◆ **Your assignment**: Gather, from the data below, each line in which the word "duty" occurs.

◆ **Task inputs**:
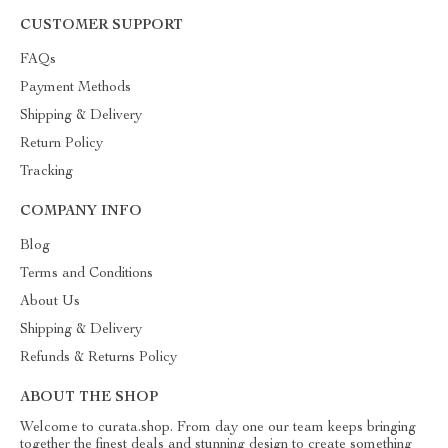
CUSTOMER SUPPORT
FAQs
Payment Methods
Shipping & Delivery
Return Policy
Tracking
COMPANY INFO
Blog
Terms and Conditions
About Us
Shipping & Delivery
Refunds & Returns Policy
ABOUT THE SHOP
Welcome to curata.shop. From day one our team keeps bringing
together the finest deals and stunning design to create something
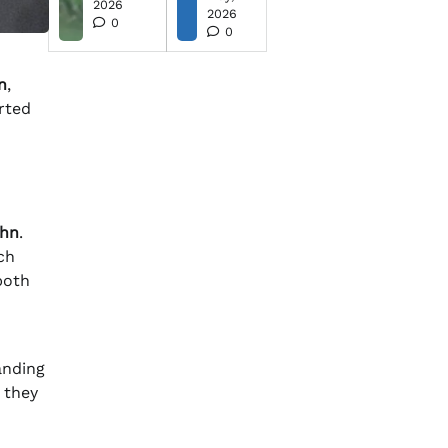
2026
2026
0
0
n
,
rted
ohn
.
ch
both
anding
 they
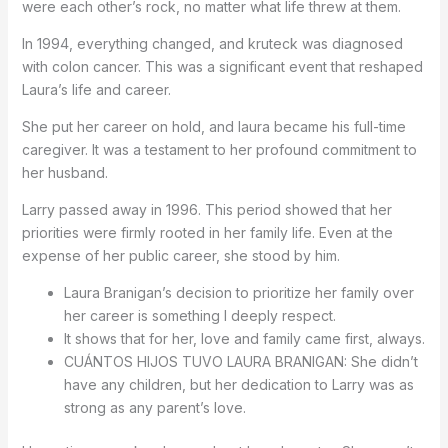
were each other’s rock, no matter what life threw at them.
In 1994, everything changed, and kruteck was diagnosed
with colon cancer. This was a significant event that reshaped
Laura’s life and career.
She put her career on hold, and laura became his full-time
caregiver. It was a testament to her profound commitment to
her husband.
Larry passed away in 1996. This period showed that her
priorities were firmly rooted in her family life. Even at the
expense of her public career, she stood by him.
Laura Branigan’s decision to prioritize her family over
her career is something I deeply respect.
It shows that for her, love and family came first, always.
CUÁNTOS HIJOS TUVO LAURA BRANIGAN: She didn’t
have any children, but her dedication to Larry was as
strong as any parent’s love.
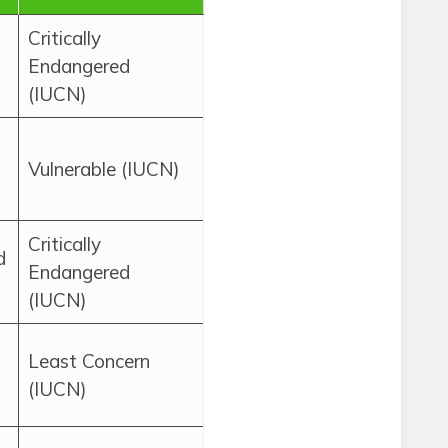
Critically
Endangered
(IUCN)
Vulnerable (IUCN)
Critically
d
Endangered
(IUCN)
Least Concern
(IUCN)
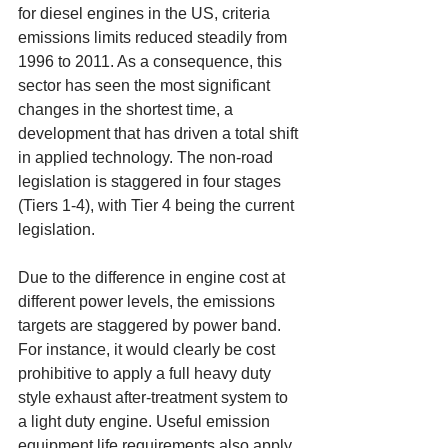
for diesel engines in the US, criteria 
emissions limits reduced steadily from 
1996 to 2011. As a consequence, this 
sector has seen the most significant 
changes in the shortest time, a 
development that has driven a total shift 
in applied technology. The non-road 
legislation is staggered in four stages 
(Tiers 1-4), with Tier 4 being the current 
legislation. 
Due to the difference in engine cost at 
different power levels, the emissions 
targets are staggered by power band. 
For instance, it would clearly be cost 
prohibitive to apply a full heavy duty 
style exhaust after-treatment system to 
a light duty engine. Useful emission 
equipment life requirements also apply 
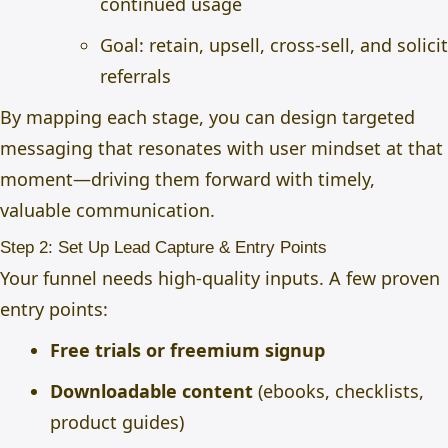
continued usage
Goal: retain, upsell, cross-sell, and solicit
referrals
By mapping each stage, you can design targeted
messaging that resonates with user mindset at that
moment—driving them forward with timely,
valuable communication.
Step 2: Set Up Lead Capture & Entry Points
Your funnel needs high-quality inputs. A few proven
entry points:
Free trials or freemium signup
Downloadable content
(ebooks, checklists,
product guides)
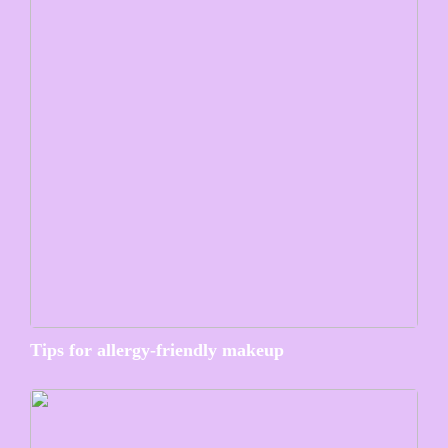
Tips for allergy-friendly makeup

◆ **Response**:
prohibitive to apply a full heavy duty 
a light duty engine. Useful emission 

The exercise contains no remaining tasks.